The New York Times has an article today on the plight of Central Falls, Rhode Island, a 19,000-population industrial city that may declare bankruptcy under the fiscal weight of $80 million in pension obligations for police and fire officers. Unlike some coverage of municipal fiscal woes, this one does not dance around the way some of the problem originates in misguided labor policy:
The city, just north of Providence, is small and poor, but over the years it has promised police officers and firefighters retirement benefits like those offered in big, rich states like California and New York. These uniformed workers can retire after just 20 years of service, receive free health care in retirement, and qualify for full disability pensions when only partly disabled.
“Promised” is a word of art here, because the city wasn’t really making all of these concessions on a voluntary basis, as its negotiator explains:
state law called for binding arbitration, which for many years was a clubby process that emphasized comparable benefits all across the state more than any city’s ability to pay.

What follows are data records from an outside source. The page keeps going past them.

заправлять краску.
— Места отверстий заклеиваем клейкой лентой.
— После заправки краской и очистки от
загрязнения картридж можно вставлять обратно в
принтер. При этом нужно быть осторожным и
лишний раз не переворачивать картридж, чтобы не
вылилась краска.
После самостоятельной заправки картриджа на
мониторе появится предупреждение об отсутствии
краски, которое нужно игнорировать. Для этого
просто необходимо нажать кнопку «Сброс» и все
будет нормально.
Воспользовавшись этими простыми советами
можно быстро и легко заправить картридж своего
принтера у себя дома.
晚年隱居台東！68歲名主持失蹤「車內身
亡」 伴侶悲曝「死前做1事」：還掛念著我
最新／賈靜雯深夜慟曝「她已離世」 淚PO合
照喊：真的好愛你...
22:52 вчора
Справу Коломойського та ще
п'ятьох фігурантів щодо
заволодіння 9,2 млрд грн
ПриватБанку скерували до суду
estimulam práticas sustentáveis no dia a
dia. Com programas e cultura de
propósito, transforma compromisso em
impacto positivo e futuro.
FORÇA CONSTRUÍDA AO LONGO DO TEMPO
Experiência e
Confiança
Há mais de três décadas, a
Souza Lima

“Binding” arbitration, just to be clear, does not mean that the city agreed beforehand to settle disputes with the unions by way of arbitration; it means that state law imposed an arbitrator’s edict whether city managers ever signed up for the arbitration route or not. It thus differs from the contractually specified arbitration upheld lately in consumer contexts by the U.S. Supreme Court in AT&T v. Concepcion, a decision assailed by many of the same politicos who see no problem with genuine mandatory arbitration in the labor context.
The crisis in municipal finance wrought by binding public‐sector arbitration and related laws comes as no surprise to readers who remember Cato’s excellent 2009 study “Vallejo Con Dios: Why Public Sector Unionism Is a Bad Deal for Taxpayers and Representative Government” by Don Bellante, David Denholm, and Ivan Osorio. (The California city of Vallejo declared bankruptcy in 2008 following the failure of negotiations with police and fire unions over unsustainable compensation.)

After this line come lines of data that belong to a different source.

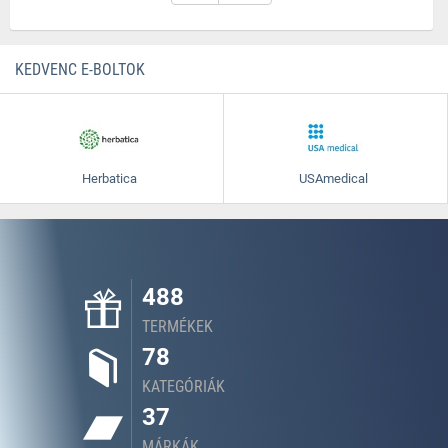
KEDVENC E-BOLTOK
Herbatica
USAmedical
488
TERMÉKEK
78
KATEGÓRIÁK
37
MÁRKÁK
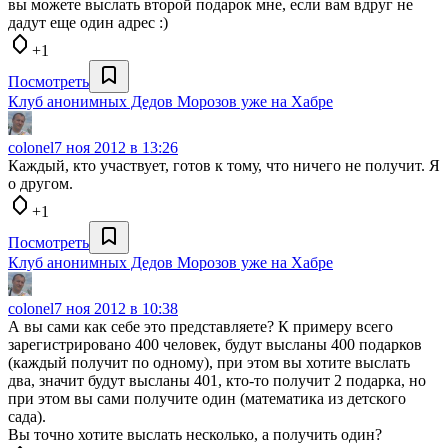
вы можете выслать второй подарок мне, если вам вдруг не
дадут еще один адрес :)
+1
Посмотреть
Клуб анонимных Дедов Морозов уже на Хабре
colonel
7 ноя 2012 в 13:26
Каждый, кто участвует, готов к тому, что ничего не получит. Я
о другом.
+1
Посмотреть
Клуб анонимных Дедов Морозов уже на Хабре
colonel
7 ноя 2012 в 10:38
А вы сами как себе это представляете? К примеру всего
зарегистрировано 400 человек, будут высланы 400 подарков
(каждый получит по одному), при этом вы хотите выслать
два, значит будут высланы 401, кто-то получит 2 подарка, но
при этом вы сами получите один (математика из детского
сада).
Вы точно хотите выслать несколько, а получить один?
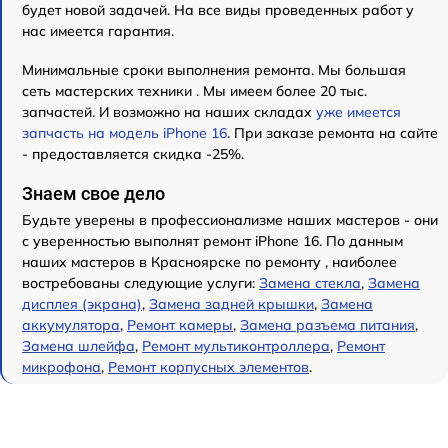
будет новой задачей. На все виды проведенных работ у
нас имеется гарантия.
Минимальные сроки выполнения ремонта. Мы большая
сеть мастерских техники . Мы имеем более 20 тыс.
запчастей. И возможно на наших складах
уже имеется
запчасть на модель iPhone 16
. При заказе ремонта на сайте
- предоставляется скидка -25%.
Знаем свое дело
Будьте уверены в профессионализме наших мастеров - они
с уверенностью выполнят ремонт iPhone 16. По данным
наших мастеров в Красноярске по ремонту , наиболее
востребованы следующие услуги:
Замена стекла
,
Замена
дисплея (экрана)
,
Замена задней крышки
,
Замена
аккумулятора
,
Ремонт камеры
,
Замена разъема питания
,
Замена шлейфа
,
Ремонт мультиконтроллера
,
Ремонт
микрофона
,
Ремонт корпусных элементов
.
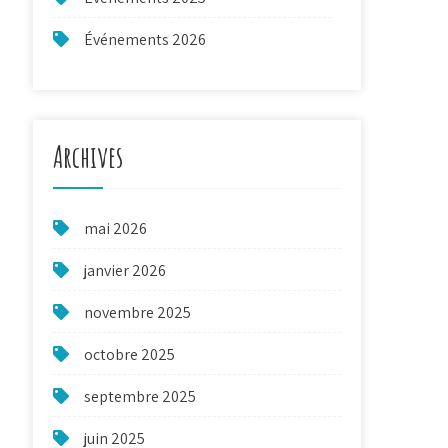
Événements 2026
Archives
mai 2026
janvier 2026
novembre 2025
octobre 2025
septembre 2025
juin 2025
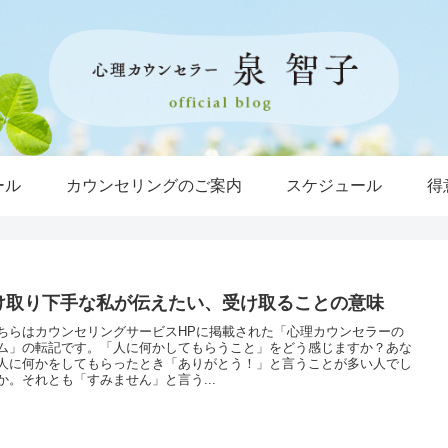
ール
カウンセリングのご案内
スケジュール
得
け取り下手な私が伝えたい、受け取ることの意味
ちらはカウンセリングサービスHPに掲載された「心理カウンセラーの
ム」の転記です。「人に何かしてもらうこと」をどう感じますか？あな
人に何かをしてもらったとき「ありがとう！」と言うことが多い人でし
か。それとも「すみません」と言う...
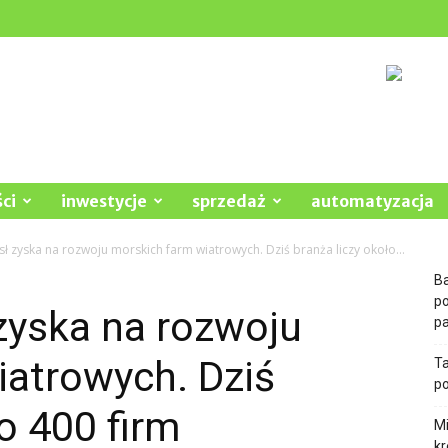
ci
inwestycje
sprzedaż
automatyzacja
ł zyska na rozwoju morskich farm wiatrowych. Dziś branża liczy około...
Ba
p
zyska na rozwoju
pa
iatrowych. Dziś
Ta
po
o 400 firm
Mi
kr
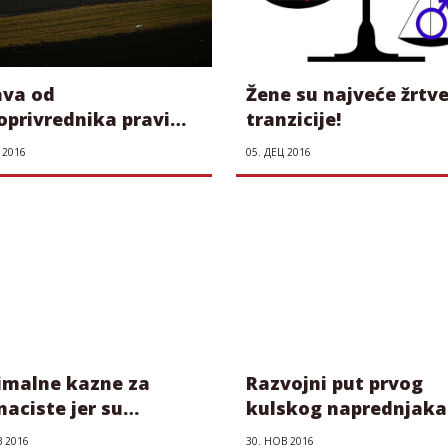
ava od
Žene su najveće žrtv
oprivrednika pravi
tranzicije!
eće gubitnike EU-
 2016
05. ДЕЦ 2016
gracija
imalne kazne za
Razvojni put prvog
aciste jer su
kulskog naprednjaka
reni, mladi i
В 2016
30. НОВ 2016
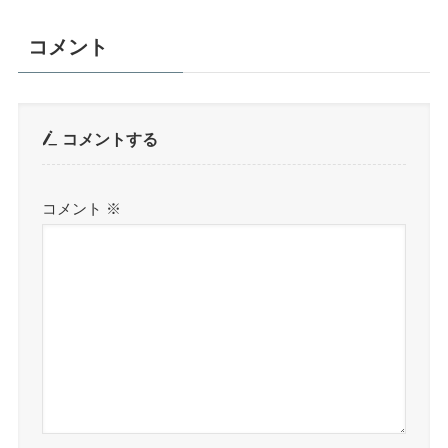
コメント
コメントする
コメント
※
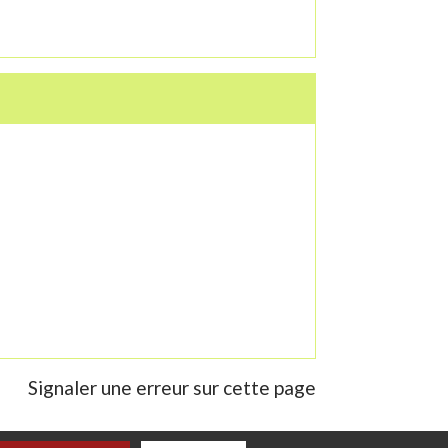
Signaler une erreur sur cette page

One point the otherwise thorough Times article omitted: many politicians in Washington have worked for years to impose a Central‐Falls‐like legal climate on states and localities lucky or farsighted enough to have avoided one in the past. During last fall’s lame duck session, then‐Majority Leader Harry Reid (D‑Nev.) tried to push through the truly appalling Public Safety Employer–Employee Cooperation Act, which not only would have forced police and fire unionization on reluctant states and localities but also provided that in case of impasse (quoting Heritage) “States would have to provide a dispute resolution mechanism, such as binding arbitration.” And the misnamed Employee Free Choice Act (EFCA), a priority of President Obama during his first years in office, would have imposed binding arbitration on the private sector. Central Falls may now be hurtling toward the waterfall, but how many other communities are just one political shove away from plunging into the same fiscal rapids?